Wearing a too-sharp suit that made him resemble a local gangster, Veitch stood at the window looking out at the silhouette of the city skyscape. He lazily flipped a half-crown, a mannerism he’d picked up from a George Raft movie he’d seen at the Gaumont that afternoon. ‘What is there to understand?’ he said without looking back.

‘Hmm. Well, there is that. The point is, I feel you are completely lacking in self-awareness. Do you have any idea who you are?’ He tossed the lamb bone into the corner of the room. ‘You collude with our forces to bring about our ends, yet at the same time you’ll help some innocent or carry out some futile action to winnow the flame of hope. These two extremes are incompatible. Do you not comprehend that?’

‘Don’t know what you’re talking about, mate.’

The Libertarian sighed. ‘I really should know better.’ He stood up and stretched like a cat. ‘Are you coming to the ritual?’

‘Nah. Seen one, seen ’em all.’ In the distance, searchlights swept the sky. Veitch listened for the approaching drone as the Libertarian closed the door behind him. His footsteps disappeared down the creaking stairs.

Sometimes Veitch’s thoughts felt like a black hole sucking him in, never to escape. He could understand the Libertarian’s confusion, for nothing appeared to make sense, either outside in the world or within him. He was a good person aspiring to good things – it was the reason why Existence chose him to be one of that most select band, a Brother of Dragons – yet nevertheless, here he was, murdering, destroying, tipping the scales towards the darkness.

A column of flame rose up somewhere in the Kentish limits of the city. More indiscriminate deaths.

His own killings, however, were not indiscriminate. They were not innocents, but combatants in a war who knew, or would know, that they were legitimate targets. Veitch held on to that thought tightly, for to let it slip away would mean facing up to unpalatable truths.

He had been wronged, badly, and he should never forget that.
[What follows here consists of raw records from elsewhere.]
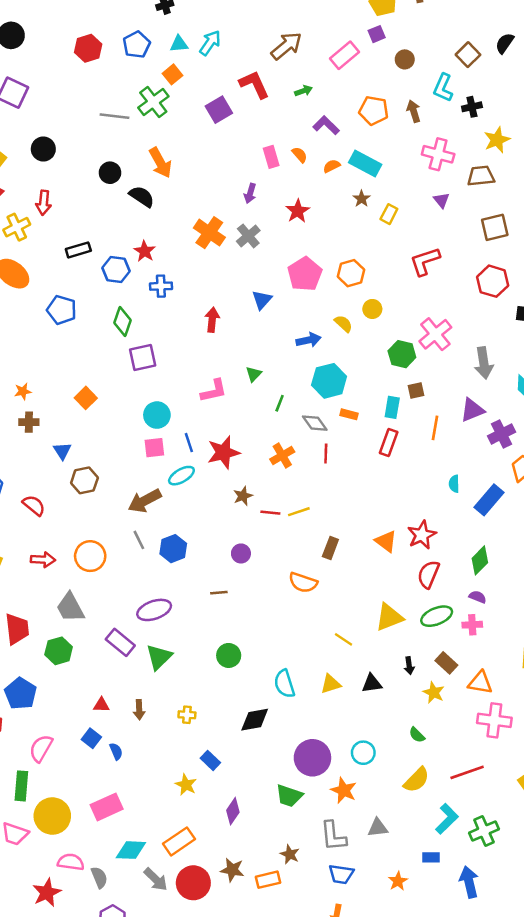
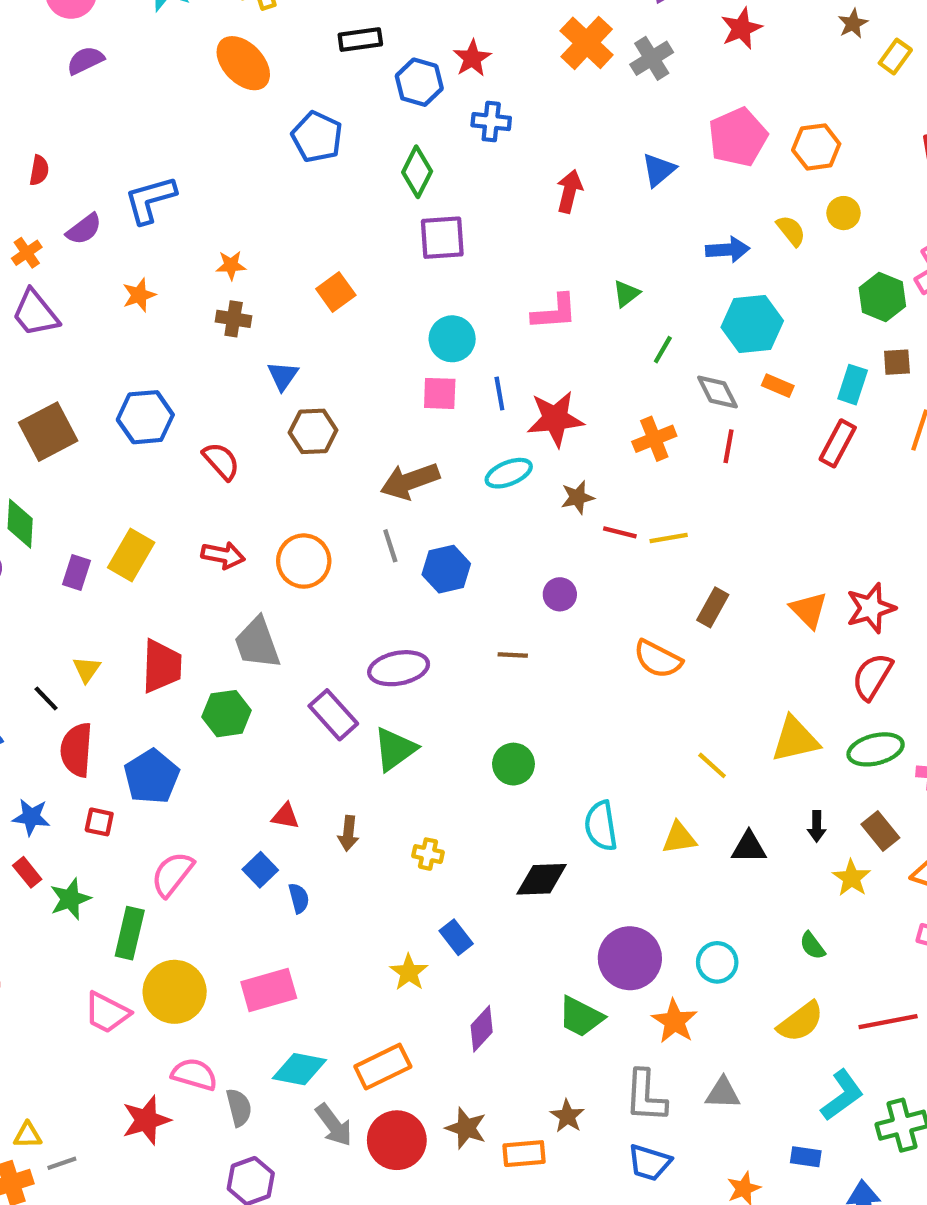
cyan ellipse: (181, 476) -> (509, 473), moved

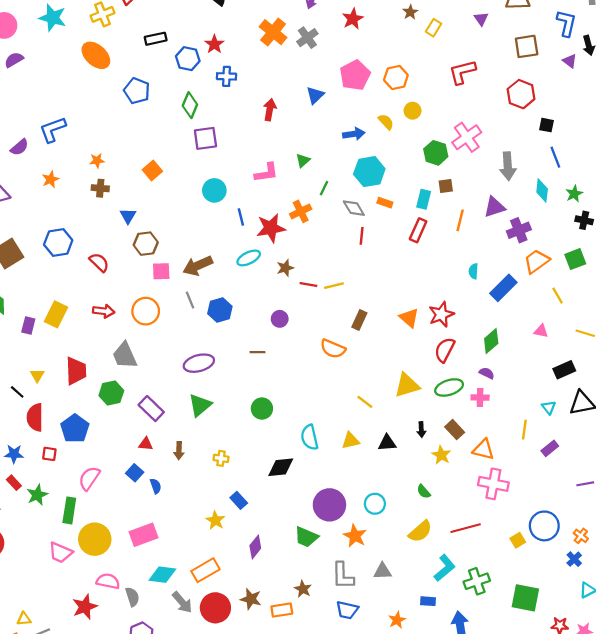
pink square: (440, 393) -> (161, 271), moved
orange cross: (654, 439) -> (301, 211), moved
purple rectangle: (333, 715) -> (151, 409), moved

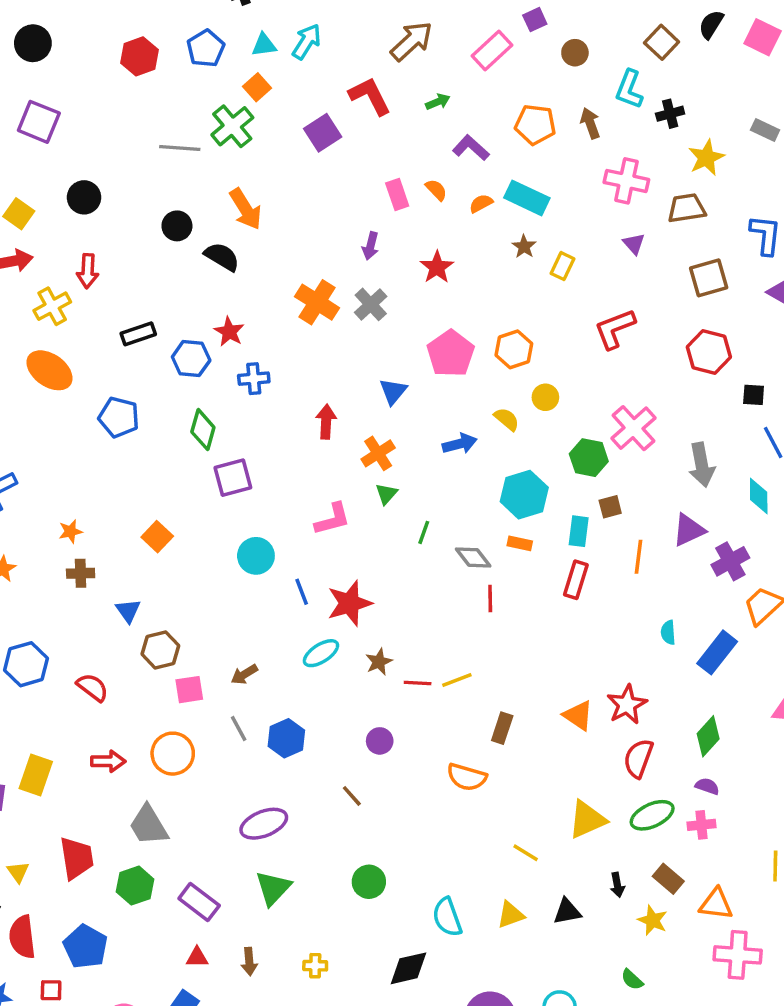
cyan hexagon: (369, 172) -> (524, 495), moved
orange cross: (301, 211) -> (378, 453), moved
brown arrow: (198, 266) -> (244, 674), size x0.6
brown line: (258, 352) -> (352, 796), turned 56

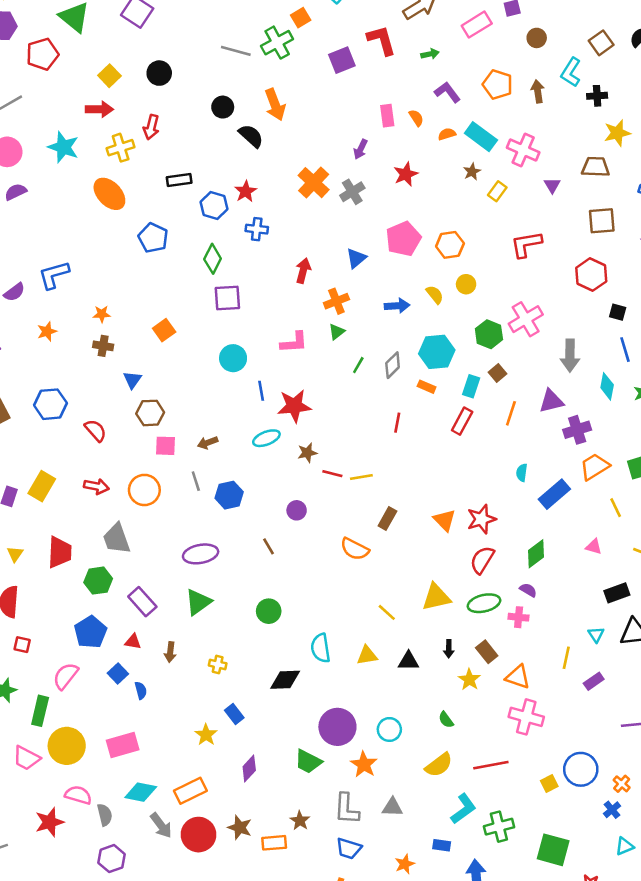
pink cross: (626, 181) -> (523, 150), moved
brown square: (610, 507) -> (497, 373), turned -36
gray diamond: (473, 558) -> (393, 365), moved, turned 72
blue pentagon: (85, 947) -> (90, 632), moved

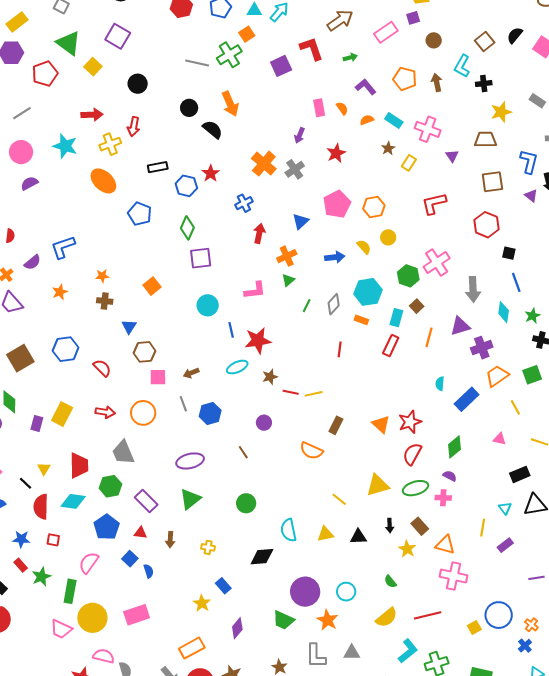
yellow square: (109, 76) -> (93, 67), moved
cyan rectangle: (481, 137) -> (394, 121), size x0.7
blue cross: (257, 229) -> (244, 203), moved, turned -30
cyan diamond: (141, 792) -> (73, 501), moved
Betrayed, when all he had offered was support for the cause, even at the risk of his own life. Treated badly by Ruth and Church, manipulating him even while they established their affair behind his back, secretly laughing at him. Ruth knew he loved her; Church knew he loved her. It didn’t mean anything in the long run, and if love was meaningless, the whole premise on which his
membership of the Brotherhood of Dragons was based was a pack of lies. He couldn’t trust Existence at all; he could only trust himself, and what he wanted was revenge. That’s what he learned when he was growing up: if somebody hits you, you hit back harder. He wouldn’t be taken for a fool ever again.